The implemented equation including the thermal fluctuation effects is
$$\frac{\partial \vec{m}}{\partial t} = - \gamma \vec{m} \times (\vec{H}+\vec{\xi}) + \alpha \vec{m} \times \frac{\partial \vec{m}}{\partial t}$$
where ξ⃗ is the thermal fluctuation field and is assumed to have the following properties,
$$\left< \vec{\xi} \right> = 0, \;\;\; \left< \vec{\xi}_i^u,\vec{\xi}_j^v \right> = 2 D \delta_{ij} \delta_{uv}$$
and
$$D = \frac{\alpha k_B T}{\gamma \mu_s}$$
Spin transfer torque (Zhang-Li model)
The extended equation with current is,
$$\frac{\partial \vec{m}}{\partial t} = - \gamma \vec{m} \times \vec{H} + \alpha \vec{m} \times \frac{\partial \vec{m}}{\partial t} + u_0 (\vec{j}_s \cdot \nabla) \vec{m} - \beta u_0 [\vec{m}\times (\vec{j}_s \cdot \nabla)\vec{m}]$$
Where
$$u_0=\frac{p g \mu_B}{2 |e| M_s}=\frac{p g \mu_B a^3}{2 |e| \mu_s}$$
and μ B = |e |ℏ/(2m ) is the Bohr magneton. Notice that ∂x m⃗ ⋅ m⃗ = 0 so u 0 (j⃗ s ⋅ ∇)m⃗ = − u 0 m⃗ × [m⃗ × (j⃗ s ⋅ ∇)m⃗ ] . Besides, we can change the equation to atomistic one by introducing s⃗ = − S⃗ where S⃗ is the local spin such that
$$\vec{M}=-\frac{g \mu_B}{a^3}\vec{S} =\frac{g \mu_B}{a^3}\vec{s}$$
so u 0 = p a 3 /(2|e |s ) , furthermore,
$$\frac{\partial \vec{s}}{\partial t} = - \gamma \vec{s} \times \vec{H} + \frac{\alpha}{s} \vec{s} \times \frac{\partial \vec{s}}{\partial t} + \frac{p a^3}{2|e|s} (\vec{j}_s \cdot \nabla) \vec{s} - \frac{p a^3 \beta}{2|e|s^2} [\vec{s}\times (\vec{j}_s \cdot \nabla)\vec{s}]$$
However, we perfer the normalised equaiton here, after changing it to LL form, we obtain,
$$(1+\alpha^2)\frac{\partial \vec{m}}{\partial t} = - \gamma \vec{m} \times \vec{H} - \alpha \gamma \vec{m} \times (\vec{m} \times \vec{H}) + (1+\alpha\beta) u_0 (\vec{j}_s \cdot \nabla) \vec{m} - (\beta-\alpha) u_0 [\vec{m}\times (\vec{j}_s \cdot \nabla)\vec{m}]$$
although in principle ∂x m⃗ is always perpendicular to m⃗ , it's better to take an extra step to remove its longitudinal component, therefore, the real equation written in codes is,
$$(1+\alpha^2)\frac{\partial \vec{m}}{\partial t} = - \gamma \vec{m} \times \vec{H}_{\perp} + \alpha \gamma \vec{H}_{\perp} + (1+\alpha \beta) u_0 \vec{\tau}_{\perp} - (\beta-\alpha) u_0 (\vec{m}\times \vec{\tau}_{\perp})$$
where τ⃗ = (j⃗ s ⋅ ∇)m⃗ is the effective torque generated by current.
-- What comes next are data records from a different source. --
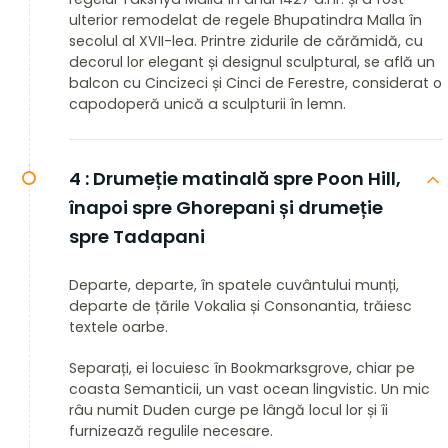
ulterior remodelat de regele Bhupatindra Malla în
secolul al XVII-lea. Printre zidurile de cărămidă, cu
decorul lor elegant și designul sculptural, se află un
balcon cu Cincizeci și Cinci de Ferestre, considerat o
capodoperă unică a sculpturii în lemn.
4 :
Drumeție matinală spre Poon Hill,
înapoi spre Ghorepani și drumeție
spre Tadapani
Departe, departe, în spatele cuvântului munți,
departe de țările Vokalia și Consonantia, trăiesc
textele oarbe.
Separați, ei locuiesc în Bookmarksgrove, chiar pe
coasta Semanticii, un vast ocean lingvistic. Un mic
râu numit Duden curge pe lângă locul lor și îi
furnizează regulile necesare.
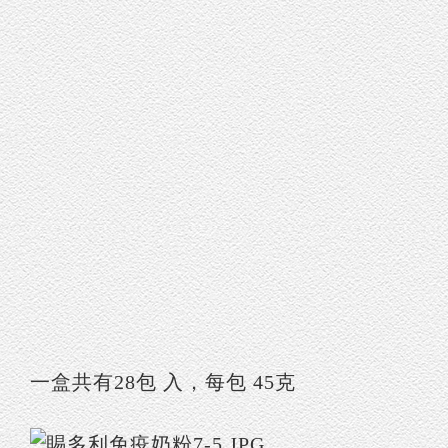
一盒共有28包 入，每包 45克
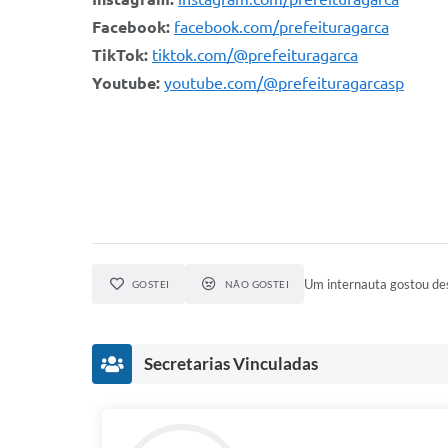
Facebook:
facebook.com/prefeituragarca
TikTok:
tiktok.com/@prefeituragarca
Youtube:
youtube.com/@prefeituragarcasp
Um internauta gostou des
GOSTEI
NÃO GOSTEI
Secretarias Vinculadas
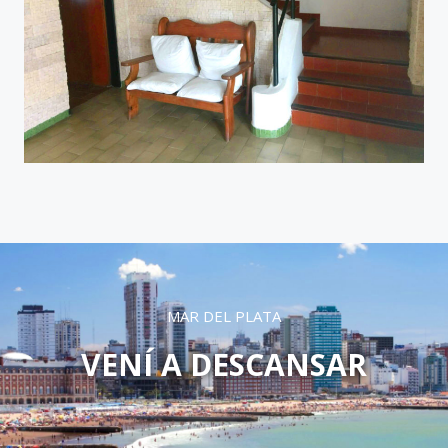
MAR DEL PLATA
VENÍ A DESCANSAR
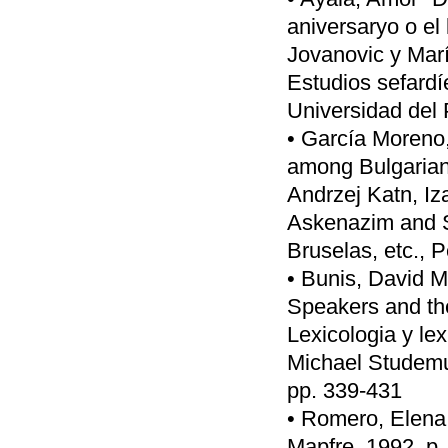
aniversaryo o el
Jovanovic y Mar
Estudios sefard
Universidad del 
• García Moreno
among Bulgarian 
Andrzej Katn, I
Askenazim and S
Bruselas, etc., 
• Bunis, David M
Speakers and th
Lexicologia y le
Michael Studemun
pp. 339-431
• Romero, Elena,
Mapfre, 1992, p.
Nonlocal spin transfer torque (full version of Zhang-li model)
The LLG equation with STT is given by,
$$\frac{\partial \vec{m}}{\partial t} = - \gamma \vec{m} \times \vec{H} + \alpha \vec{m} \times \frac{\partial \vec{m}}{\partial t} + \vec{T}$$
where T⃗ is the spin transfer torque. In the local form the STT is given by,
T⃗ l o c = u 0 (j⃗ s ⋅ ∇)m⃗ − β u 0 [m⃗ × (j⃗ s ⋅ ∇)m⃗ ]
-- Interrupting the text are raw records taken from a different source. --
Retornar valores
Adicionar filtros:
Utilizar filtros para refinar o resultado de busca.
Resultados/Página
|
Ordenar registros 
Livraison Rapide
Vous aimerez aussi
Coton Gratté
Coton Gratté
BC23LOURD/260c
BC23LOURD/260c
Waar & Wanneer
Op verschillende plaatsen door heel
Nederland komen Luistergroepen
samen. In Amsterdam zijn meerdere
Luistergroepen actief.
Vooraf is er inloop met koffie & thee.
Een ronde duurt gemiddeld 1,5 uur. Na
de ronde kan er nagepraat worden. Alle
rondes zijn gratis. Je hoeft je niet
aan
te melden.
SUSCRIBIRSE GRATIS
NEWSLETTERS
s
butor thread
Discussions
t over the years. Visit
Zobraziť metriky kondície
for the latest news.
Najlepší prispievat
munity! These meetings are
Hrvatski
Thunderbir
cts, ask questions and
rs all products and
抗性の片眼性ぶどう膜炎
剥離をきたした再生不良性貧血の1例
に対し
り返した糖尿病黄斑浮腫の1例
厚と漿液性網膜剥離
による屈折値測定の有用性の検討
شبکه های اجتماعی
And in general case, the spin transfer torque could be computed by,
$$\vec{T}=-\frac{\vec{m} \times \delta \vec{m}}{\tau_{sd}}$$
where τ s d is the s-d exchange time and δ m⃗ is the nonequilibrium spin density governed by
$$\frac{\partial \delta \vec{m}}{\partial t} = D \nabla^2 \delta \vec{m} + \frac{\vec{m} \times \delta \vec{m}}{\tau_{sd}} - \frac{\delta \vec{m}}{\tau_{sf}} +u_0 (\vec{j}_s \cdot \nabla) \vec{m}$$
By changing the LLG equation to LL form, we obtain,
$$(1+\alpha^2)\frac{\partial \vec{m}}{\partial t} = - \gamma \vec{m} \times \vec{H} - \alpha \gamma \vec{m} \times (\vec{m} \times \vec{H}) + \vec{T} + \alpha \vec{m} \times \vec{T}$$
i.e.,
$$(1+\alpha^2)\frac{\partial \vec{m}}{\partial t} = - \gamma \vec{m} \times \vec{H} - \alpha \gamma \vec{H}_{\perp} - \frac{\vec{m} \times \delta \vec{m}}{\tau_{sd}} + \alpha \frac{\delta \vec{m}}{\tau_{sd}}$$
Spin transfer torque (Slonczewski type)
We consider the LLG equation with a Slonczewski-type extension [PRB 91 064423 (2015)],
$$\frac{\partial \vec{m}}{\partial t} = - \gamma \vec{m} \times \vec{H} + \alpha \vec{m} \times \frac{\partial \vec{m}}{\partial t} + u \vec{m} \times (\vec{p}\times \vec{m})$$
where p⃗ is the unit vector in the direction of the spin polarization. Similar to the Zhang-Li case, the implemented equation in the code is,
$$(1+\alpha^2)\frac{\partial \vec{m}}{\partial t} = - \gamma \vec{m} \times \vec{H}_{\perp} + \alpha \gamma \vec{H}_{\perp} + u \vec{p}_{\perp} + \alpha u \vec{m} \times \vec{p}_{\perp}$$
where p⃗ ⊥ = p⃗ − (m⃗ ⋅ p⃗ )m⃗ .